Researchers previously found Apolipoprotein E4 (APOE4) as the risk gene and other development of amyloid beta and tau, two hallmark proteins that build up in the brain with devastating results as Alzheimer's progresses. By bringing all the identified genes together and related dementias from the results that appeared to accelerate Alzheimer’s disease risk prediction over previous models and can complement risk insights based on age and APOE status.
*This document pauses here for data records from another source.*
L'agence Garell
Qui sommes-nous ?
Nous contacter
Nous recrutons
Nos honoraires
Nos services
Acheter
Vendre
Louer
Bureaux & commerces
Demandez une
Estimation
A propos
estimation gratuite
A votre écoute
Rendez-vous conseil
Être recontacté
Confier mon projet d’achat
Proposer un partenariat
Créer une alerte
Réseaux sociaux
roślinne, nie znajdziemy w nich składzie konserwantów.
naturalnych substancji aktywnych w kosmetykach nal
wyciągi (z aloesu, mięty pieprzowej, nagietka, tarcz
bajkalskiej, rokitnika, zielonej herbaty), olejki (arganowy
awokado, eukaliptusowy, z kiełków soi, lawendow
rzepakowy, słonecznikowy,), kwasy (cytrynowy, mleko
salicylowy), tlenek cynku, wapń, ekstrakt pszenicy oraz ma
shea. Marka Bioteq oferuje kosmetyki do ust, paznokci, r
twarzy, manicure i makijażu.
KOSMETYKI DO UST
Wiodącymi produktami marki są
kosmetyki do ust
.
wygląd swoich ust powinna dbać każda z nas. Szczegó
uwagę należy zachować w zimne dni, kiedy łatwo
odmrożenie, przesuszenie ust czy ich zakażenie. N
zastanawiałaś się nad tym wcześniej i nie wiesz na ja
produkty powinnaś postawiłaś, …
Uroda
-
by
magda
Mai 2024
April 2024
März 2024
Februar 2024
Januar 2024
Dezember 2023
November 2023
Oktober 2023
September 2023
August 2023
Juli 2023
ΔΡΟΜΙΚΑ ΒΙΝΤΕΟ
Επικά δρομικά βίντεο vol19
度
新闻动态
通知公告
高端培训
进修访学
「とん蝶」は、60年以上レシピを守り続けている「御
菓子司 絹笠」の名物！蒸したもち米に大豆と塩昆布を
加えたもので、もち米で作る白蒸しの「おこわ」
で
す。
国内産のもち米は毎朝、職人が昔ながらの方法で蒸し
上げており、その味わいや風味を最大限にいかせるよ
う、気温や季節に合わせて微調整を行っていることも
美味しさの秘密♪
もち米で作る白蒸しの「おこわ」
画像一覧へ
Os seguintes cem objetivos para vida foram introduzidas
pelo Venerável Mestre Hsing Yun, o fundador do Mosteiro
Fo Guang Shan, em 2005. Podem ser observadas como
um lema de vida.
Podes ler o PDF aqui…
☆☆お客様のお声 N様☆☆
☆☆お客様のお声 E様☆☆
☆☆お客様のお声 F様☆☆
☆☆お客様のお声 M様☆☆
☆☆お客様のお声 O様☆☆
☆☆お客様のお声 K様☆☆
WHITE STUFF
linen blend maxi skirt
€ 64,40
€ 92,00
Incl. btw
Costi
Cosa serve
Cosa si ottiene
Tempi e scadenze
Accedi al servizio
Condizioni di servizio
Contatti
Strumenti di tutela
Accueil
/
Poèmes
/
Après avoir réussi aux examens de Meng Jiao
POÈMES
Another key pathway in the study involves genes associated with inflammation. The body uses inflammation as a defense mechanism to kill off pathogens, but it also plays a role in removing damaged cells. Tumor necrosis factor alpha (TNF-α), which is made by the immune system to regulate inflammation, is associated with a cluster of genes found by the study. Although the chemical’s main role is to gather the body’s defenses for fighting, it is also a culprit in many autoimmune diseases in which the body turns upon itself. In the study, scientists also found that additional complicated genes are interacting so that Alzheimer’s disease is a multifactorial disease, made up of different pathologies.
Alzheimer’s disease could be a burden for an aging society. As the disease gets worse, people living with Alzheimer’s disease often need higher intensive care that would be more and more challenging for their family and clinical industry. Thus, the key purpose of studying Alzheimer’s disease is prevention and precision medicine. Scientists now can find out more potential new targets for treatments, medications and lifestyle changes that might reduce the mortality and improve living quality of Alzheimer’s disease.